192.168.x.x). So every source here has to ask a remote service which IP it sees. - —The httpbin + ipapi.co source does two hops on purpose: httpbin returns the IP, then ipapi.co looks it up by address. Hitting the
/{ip}/json/endpoint instead of/json/avoids the per-visitor-IP rate limit on the "what is my IP" endpoint. - —IP geolocation is approximate — it points to the ISP or data centre that owns the IP block, not to a physical address. Mobile carriers, VPNs and corporate networks can all make the location look wrong.
- —If the country shown is not your real one, suspect a VPN, proxy or a carrier that tunnels traffic through a central exit point.
- —Free IP databases cap at city-level precision (~10 km). District or street-level data needs a commercial IP database, which is why all three free sources will agree on the city but show slightly different coordinates.
frequently asked
What is a public IP address?+
A public IP is the address your network presents to the wider internet. It is assigned by your internet service provider (ISP) and shared by every device on your local network through NAT. Websites see this address when you connect, not your private 192.168.x.x address.
Why does this tool need to call external APIs?+
A browser running JavaScript cannot discover its own public IP on its own — it only sees the private LAN address. To show your public IP, the page must ask a remote server what address it sees you connecting from.
Why are three different services queried at once?+
Each IP database (ipwho.is, ipinfo.io, ipapi.co) is maintained independently and disagrees slightly on city-level coordinates, ISP naming and ASN attribution. Showing all three side by side makes the variance transparent and lets you spot outliers instead of trusting a single black-box answer.
Why does one source use httpbin.org before ipapi.co?+
ipapi.co rate-limits the "what is my IP" endpoint (/json) per visitor IP. To dodge that limit, the tool first asks httpbin.org for the public IP, then looks up that specific IP at ipapi.co/{ip}/json/, which has separate, looser limits.

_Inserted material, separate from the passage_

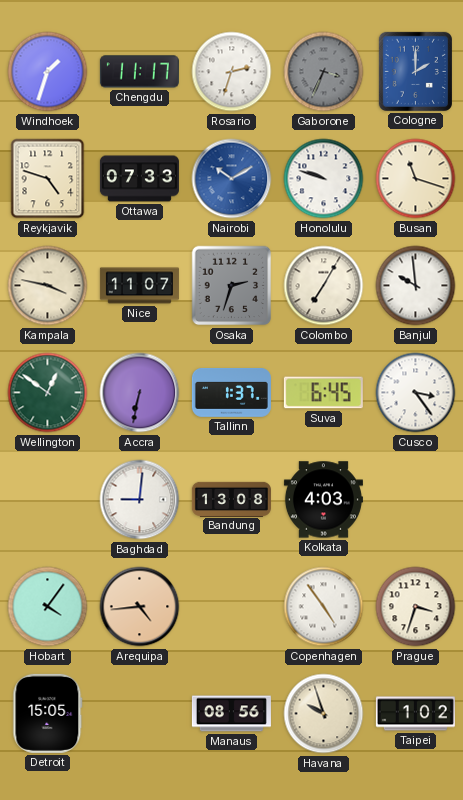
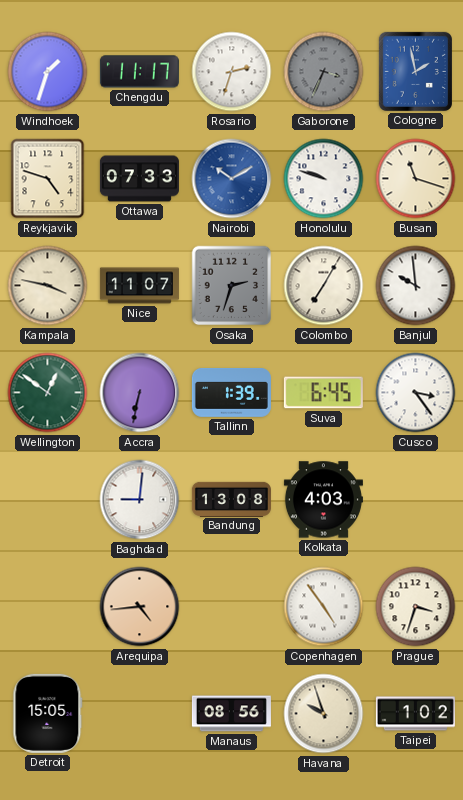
Cologne: 2:00 -> 1:58
Tallinn: 1:37 -> 1:39
Hobart: 4:06 -> none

Why do I only see one of IPv4 / IPv6?+
Each source returns the address your browser used to reach it. Modern browsers run "Happy Eyeballs" and pick whichever protocol completes the TCP handshake first (usually IPv6 on a dual-stack network), so all three sources can come back over the same protocol and you only see one address. The list at the top shows every unique address observed across the three sources — if you only see IPv6 here, your browser is currently preferring IPv6; to see your IPv4 address, disable IPv6 in your OS or browser, or visit from a different network.
Why do the coordinates differ between sources for the same IP?+
Each database places the IP at a different reference point — usually the city centroid, the ISP’s registered address, or the data centre that owns the IP block. The spread is typically a few kilometres. None of them pinpoint a physical address.
Is the location accurate?+
IP geolocation is approximate — correct to city level in most cases, but never street-level. Mobile carriers, VPNs, corporate networks and Tor can all make the location look completely wrong. For street-level precision you would need a commercial IP database such as IP数据云 or ipip.net.
Why am I seeing a different country than where I really am?+
Most often you are on a VPN or a proxy that routes traffic through another region. Mobile carriers and large ISPs can also tunnel traffic through centralised exit points far from your actual location.
Is this tool free?+
Yes. All three sources offer free HTTPS endpoints without an API key for low-volume interactive use. No account is needed.